**WORK REQUEST**
From the material beneath, pull every line with the word "celebren".

**SUPPLIED RECORDS**
————————

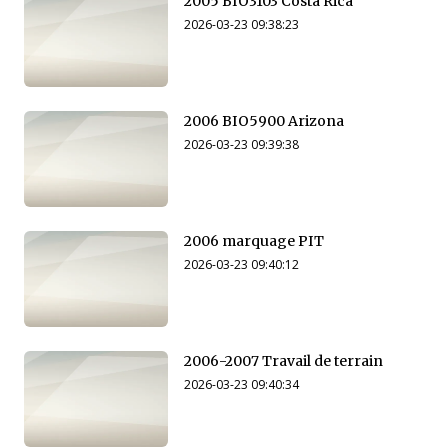
2005 BIO3103 Costa Rica
2026-03-23 09:38:23
2006 BIO5900 Arizona
2026-03-23 09:39:38
2006 marquage PIT
2026-03-23 09:40:12
2006-2007 Travail de terrain
2026-03-23 09:40:34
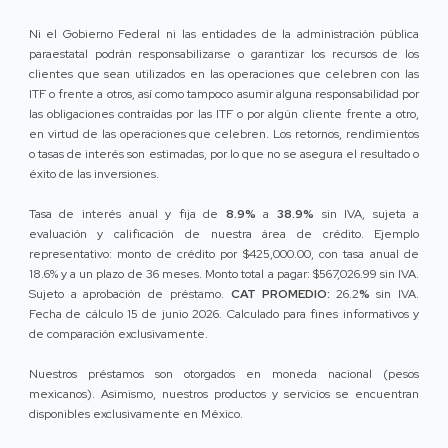
Ni el Gobierno Federal ni las entidades de la administración pública
paraestatal podrán responsabilizarse o garantizar los recursos de los
clientes que sean utilizados en las operaciones que celebren con las
ITF o frente a otros, así como tampoco asumir alguna responsabilidad por
las obligaciones contraídas por las ITF o por algún cliente frente a otro,
en virtud de las operaciones que celebren. Los retornos, rendimientos
o tasas de interés son estimadas, por lo que no se asegura el resultado o
éxito de las inversiones.
Tasa de interés anual y fija de
8.9%
a
38.9%
sin IVA, sujeta a
evaluación y calificación de nuestra área de crédito. Ejemplo
representativo: monto de crédito por $425,000.00, con tasa anual de
18.6% y a un plazo de 36 meses. Monto total a pagar: $567,026.99 sin IVA.
Sujeto a aprobación de préstamo.
CAT PROMEDIO:
26.2
%
sin IVA.
Fecha de cálculo 15 de junio 2026. Calculado para fines informativos y
de comparación exclusivamente.
Nuestros préstamos son otorgados en moneda nacional (pesos
mexicanos). Asimismo, nuestros productos y servicios se encuentran
disponibles exclusivamente en México.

————————

**RESPONSE TO THE TASK**
clientes que sean utilizados en las operaciones que celebren con las
en virtud de las operaciones que celebren. Los retornos, rendimientos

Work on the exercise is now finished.